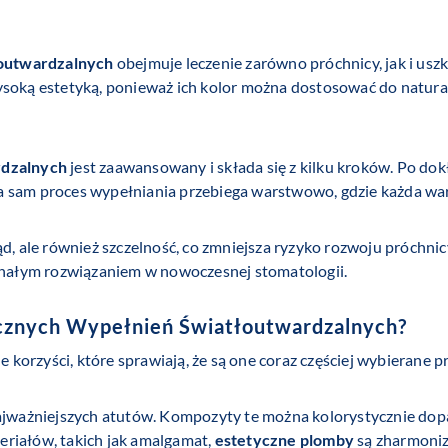
łoutwardzalnych
obejmuje leczenie zarówno próchnicy, jak i usz
soką estetyką, ponieważ ich kolor można dostosować do natural
rdzalnych
jest zaawansowany i składa się z kilku kroków. Po do
b, a sam proces wypełniania przebiega warstwowo, gdzie każda w
d, ale również szczelność, co zmniejsza ryzyko rozwoju próchnic
nałym rozwiązaniem w nowoczesnej stomatologii.
cznych Wypełnień Światłoutwardzalnych
?
e korzyści, które sprawiają, że są one coraz częściej wybierane 
najważniejszych atutów. Kompozyty te można kolorystycznie dopa
eriałów, takich jak amalgamat,
estetyczne plomby
są zharmoniz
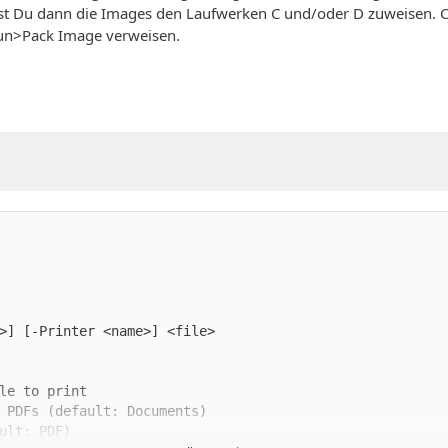
st Du dann die Images den Laufwerken C und/oder D zuweisen. C
|Fun>Pack Image verweisen.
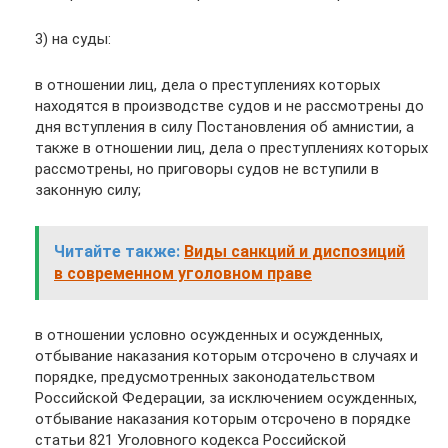
3) на суды:
в отношении лиц, дела о преступлениях которых
находятся в производстве судов и не рассмотрены до
дня вступления в силу Постановления об амнистии, а
также в отношении лиц, дела о преступлениях которых
рассмотрены, но приговоры судов не вступили в
законную силу;
Читайте также:
Виды санкций и диспозиций
в современном уголовном праве
в отношении условно осужденных и осужденных,
отбывание наказания которым отсрочено в случаях и
порядке, предусмотренных законодательством
Российской Федерации, за исключением осужденных,
отбывание наказания которым отсрочено в порядке
статьи 821 Уголовного кодекса Российской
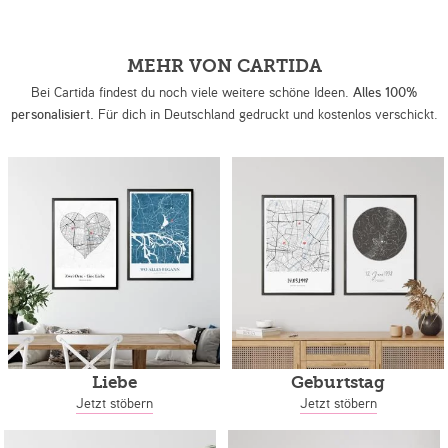
MEHR VON CARTIDA
Bei Cartida findest du noch viele weitere schöne Ideen.
Alles 100%
personalisiert.
Für dich in Deutschland gedruckt und kostenlos verschickt.
Liebe
Geburtstag
Jetzt stöbern
Jetzt stöbern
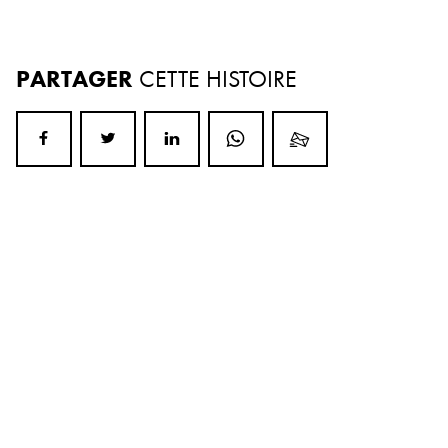
PARTAGER
CETTE HISTOIRE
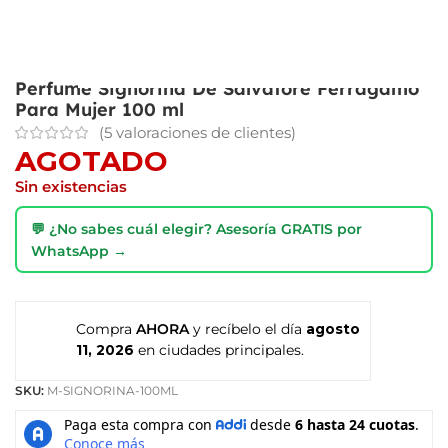
Perfume Signorina De Salvatore Ferragamo
Para Mujer 100 ml
(
5
valoraciones de clientes)
AGOTADO
Sin existencias
💬 ¿No sabes cuál elegir? Asesoría GRATIS por
WhatsApp →
Compra
AHORA
y recíbelo el día
agosto
11, 2026
en ciudades principales.
SKU:
M-SIGNORINA-100ML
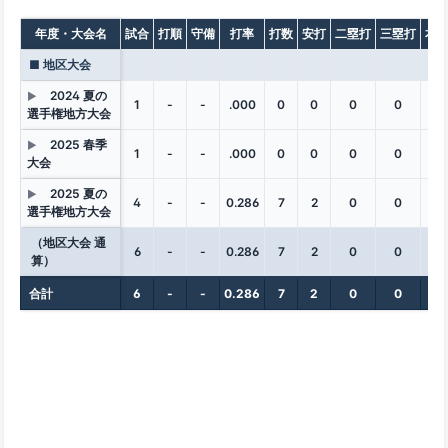
年度・大会名
試合
打順
守備
打率
打数
安打
二塁打
三塁打
本
■ 地区大会
2024 夏の
▶
1
-
-
.000
0
0
0
0
0
選手権地方大会
2025 春季
▶
1
-
-
.000
0
0
0
0
0
大会
2025 夏の
▶
4
-
-
0.286
7
2
0
0
0
選手権地方大会
（地区大会 通
6
-
-
0.286
7
2
0
0
0
算）
合計
6
-
-
0.286
7
2
0
0
0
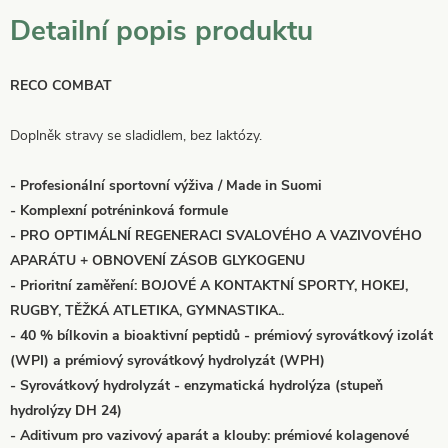
Detailní popis produktu
RECO COMBAT
Doplněk stravy se sladidlem, bez laktózy.
- Profesionální sportovní výživa / Made in Suomi
- Komplexní potréninková formule
- PRO OPTIMÁLNÍ REGENERACI SVALOVÉHO A VAZIVOVÉHO
APARÁTU + OBNOVENÍ ZÁSOB GLYKOGENU
- Prioritní zaměření: BOJOVÉ A KONTAKTNÍ SPORTY, HOKEJ,
RUGBY, TĚŽKÁ ATLETIKA, GYMNASTIKA..
- 40 % bílkovin a bioaktivní peptidů - prémiový syrovátkový izolát
(WPI) a prémiový syrovátkový hydrolyzát (WPH)
- Syrovátkový hydrolyzát - enzymatická hydrolýza
(stupeň
hydrolýzy DH 24)
- Aditivum pro vazivový aparát a klouby: prémiové kolagenové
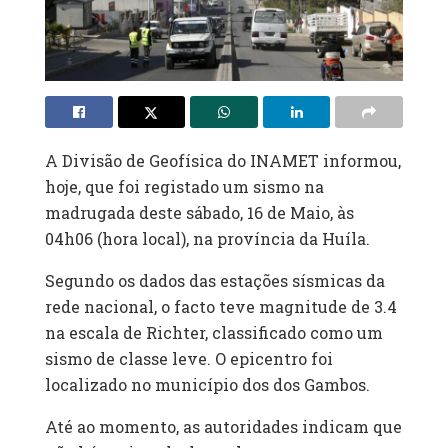
A Divisão de Geofísica do INAMET informou,
hoje, que foi registado um sismo na
madrugada deste sábado, 16 de Maio, às
04h06 (hora local), na província da Huíla.
Segundo os dados das estações sísmicas da
rede nacional, o facto teve magnitude de 3.4
na escala de Richter, classificado como um
sismo de classe leve. O epicentro foi
localizado no município dos dos Gambos.
Até ao momento, as autoridades indicam que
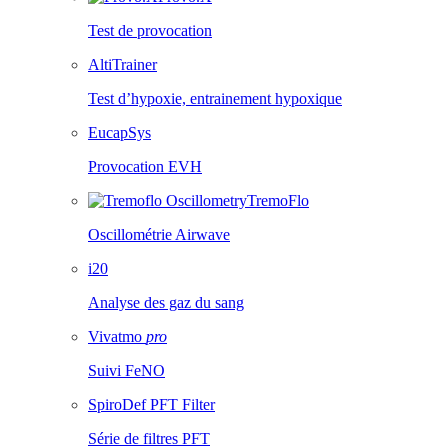
Test de provocation
AltiTrainer
Test d’hypoxie, entrainement hypoxique
EucapSys
Provocation EVH
TremoFlo
Oscillométrie Airwave
i20
Analyse des gaz du sang
Vivatmo
pro
Suivi FeNO
SpiroDef PFT Filter
Série de filtres PFT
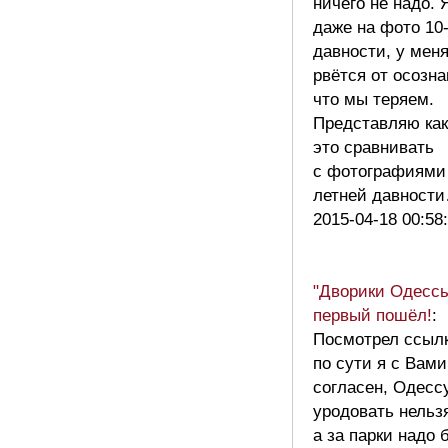
ничего не надо.
даже на фото 10
давности, у мен
рвётся от осозна
что мы теряем.
Представляю как
это сравнивать
с фотографиями 
летней давнос
2015-04-18 00:58
"Дворики Одессы
первый пошёл!
:
Посмотрел ссылк
по сути я с Вами
согласен, Одесс
уродовать нельз
а за парки надо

══════════════════════════════

EXERCISE PROMPT:
Find all lines holding the word "также" in the records above and copy them.

YOUR RESPONSE:
также в отношении лиц, дела о преступлениях которых
Читайте также:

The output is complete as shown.